What is required
Write out the full listing exactly as it appears below.

The data
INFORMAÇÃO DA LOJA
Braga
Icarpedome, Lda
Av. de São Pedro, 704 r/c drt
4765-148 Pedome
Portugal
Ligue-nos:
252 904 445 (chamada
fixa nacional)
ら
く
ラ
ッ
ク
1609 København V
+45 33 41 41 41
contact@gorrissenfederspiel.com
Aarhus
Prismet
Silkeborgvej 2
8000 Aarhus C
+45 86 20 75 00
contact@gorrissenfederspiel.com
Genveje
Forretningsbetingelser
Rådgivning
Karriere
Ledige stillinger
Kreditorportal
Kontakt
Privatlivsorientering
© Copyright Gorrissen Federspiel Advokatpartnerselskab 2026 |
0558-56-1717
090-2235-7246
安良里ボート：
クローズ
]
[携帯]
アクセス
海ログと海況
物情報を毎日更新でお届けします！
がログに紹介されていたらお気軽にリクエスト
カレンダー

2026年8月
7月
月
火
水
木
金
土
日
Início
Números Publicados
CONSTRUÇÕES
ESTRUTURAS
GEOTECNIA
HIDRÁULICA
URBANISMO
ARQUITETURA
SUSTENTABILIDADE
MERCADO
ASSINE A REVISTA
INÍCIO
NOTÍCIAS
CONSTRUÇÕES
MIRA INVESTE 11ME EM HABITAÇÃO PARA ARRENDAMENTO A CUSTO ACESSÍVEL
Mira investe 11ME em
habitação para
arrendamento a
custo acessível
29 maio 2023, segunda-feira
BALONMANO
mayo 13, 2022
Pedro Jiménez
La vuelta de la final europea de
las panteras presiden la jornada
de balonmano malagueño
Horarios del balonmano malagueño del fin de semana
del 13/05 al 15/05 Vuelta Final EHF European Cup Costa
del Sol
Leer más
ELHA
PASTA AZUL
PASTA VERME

The completed task
INFORMAÇÃO DA LOJA
Braga
Icarpedome, Lda
Av. de São Pedro, 704 r/c drt
4765-148 Pedome
Portugal
Ligue-nos:
252 904 445 (chamada
fixa nacional)
ら
く
ラ
ッ
ク
1609 København V
+45 33 41 41 41
contact@gorrissenfederspiel.com
Aarhus
Prismet
Silkeborgvej 2
8000 Aarhus C
+45 86 20 75 00
contact@gorrissenfederspiel.com
Genveje
Forretningsbetingelser
Rådgivning
Karriere
Ledige stillinger
Kreditorportal
Kontakt
Privatlivsorientering
© Copyright Gorrissen Federspiel Advokatpartnerselskab 2026 |
0558-56-1717
090-2235-7246
安良里ボート：
クローズ
]
[携帯]
アクセス
海ログと海況
物情報を毎日更新でお届けします！
がログに紹介されていたらお気軽にリクエスト
カレンダー

2026年8月
7月
月
火
水
木
金
土
日
Início
Números Publicados
CONSTRUÇÕES
ESTRUTURAS
GEOTECNIA
HIDRÁULICA
URBANISMO
ARQUITETURA
SUSTENTABILIDADE
MERCADO
ASSINE A REVISTA
INÍCIO
NOTÍCIAS
CONSTRUÇÕES
MIRA INVESTE 11ME EM HABITAÇÃO PARA ARRENDAMENTO A CUSTO ACESSÍVEL
Mira investe 11ME em
habitação para
arrendamento a
custo acessível
29 maio 2023, segunda-feira
BALONMANO
mayo 13, 2022
Pedro Jiménez
La vuelta de la final europea de
las panteras presiden la jornada
de balonmano malagueño
Horarios del balonmano malagueño del fin de semana
del 13/05 al 15/05 Vuelta Final EHF European Cup Costa
del Sol
Leer más
ELHA
PASTA AZUL
PASTA VERME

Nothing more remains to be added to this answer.